Jordan Bennett swung down from his saddle in a fluid motion and
came at me. With an agility born of fear, I came to my feet, gasping for
breath. Upon seeing my face, he stopped, and something flickered in his
expression. I was too frightened to analyze it, and I took a step back.

“Abby,” Jordan said more calmly. I still backed away from him, not
trusting his anger and remembering the violence of his look only moments
before. My arms burned, and I pressed them against me in an effort to stop the
pain.

Jordan moved slowly toward me, looking down at his hands. “We’ll
have to wash—”

“Leave me alone!” I flinched back as he extended his hand toward
me.

He dropped his arm and looked at me, his expression strained.
“Reva told me about your offer.”

Tears of fright and temper burned behind my eyes. “You’re insane,
attacking me like that.”

“Look, damn it!” he exploded in frustration. “If you’d shut up
long enough to listen, you’d hear me apologize!”

“It’s all your fault!”

“What?” He looked blank.

“Everything! Everything!” I cried, thinking of James Olmstead and
what he had told me about Diego.

“What in hell are you talking about?”

“Diego!”

Some of the anger went out of him. “I thought you’d said something
to hurt him. I warned you. And I found him crying in the barn,” he said in
explanation for his earlier violent outburst.

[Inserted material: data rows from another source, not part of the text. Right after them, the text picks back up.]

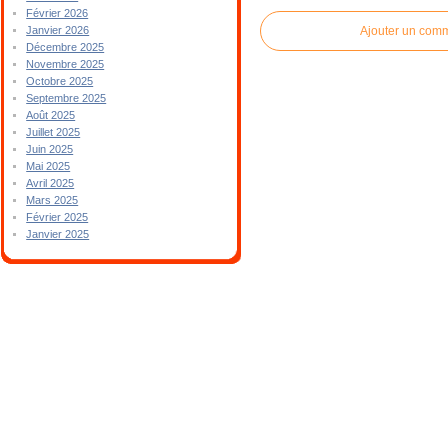
Février 2026
Ajouter un com
Janvier 2026
Décembre 2025
Novembre 2025
Octobre 2025
Septembre 2025
Août 2025
Juillet 2025
Juin 2025
Mai 2025
Avril 2025
Mars 2025
Février 2025
Janvier 2025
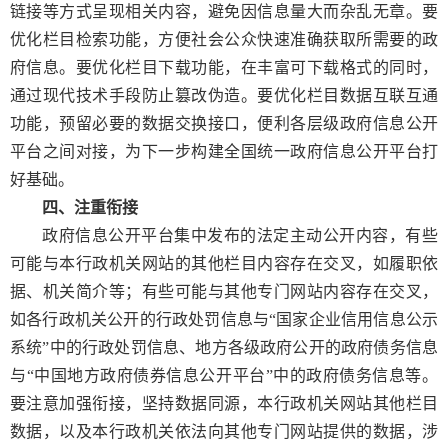
链接等方式呈现相关内容，避免因信息量大而杂乱无章。要
优化栏目检索功能，方便社会公众快速准确获取所需要的政
府信息。要优化栏目下载功能，在丰富可下载格式的同时，
通过现代技术手段防止篡改伪造。要优化栏目数据互联互通
功能，预留必要的数据交换接口，便利各层级政府信息公开
平台之间对接，为下一步构建全国统一政府信息公开平台打
好基础。
四、注重衔接
政府信息公开平台集中发布的法定主动公开内容，有些
可能与本行政机关网站的其他栏目内容存在交叉，如履职依
据、机关简介等；有些可能与其他专门网站内容存在交叉，
如各行政机关公开的行政处罚信息与“国家企业信用信息公示
系统”中的行政处罚信息、地方各级政府公开的政府债务信息
与“中国地方政府债券信息公开平台”中的政府债务信息等。
要注意加强衔接，坚持数据同源，本行政机关网站其他栏目
数据，以及本行政机关依法向其他专门网站提供的数据，涉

“I wouldn’t do anything to hurt him. But you... you knew what
would happen, didn’t you? You knew James Olmstead and his bigoted school board
would find some flimsy excuse to expel him, didn’t you? And you talk about me
trying to hurt him. You’re despicable! You’re the most miserable human being
I’ve ever met, including the—”

“Be quiet!” Jordan ordered tersely. A muscle jerked in his jaw.

“No! Not before I tell you what I think of you!”

“You’ve said enough. And you don’t know what you’re talking
about.”

“I thought James Olmstead and Reverend Hayes were bad enough. But
you’re worse,” I went on, too angry to think of caution anymore. “You knew what
they would do to Diego, and you let it happen.”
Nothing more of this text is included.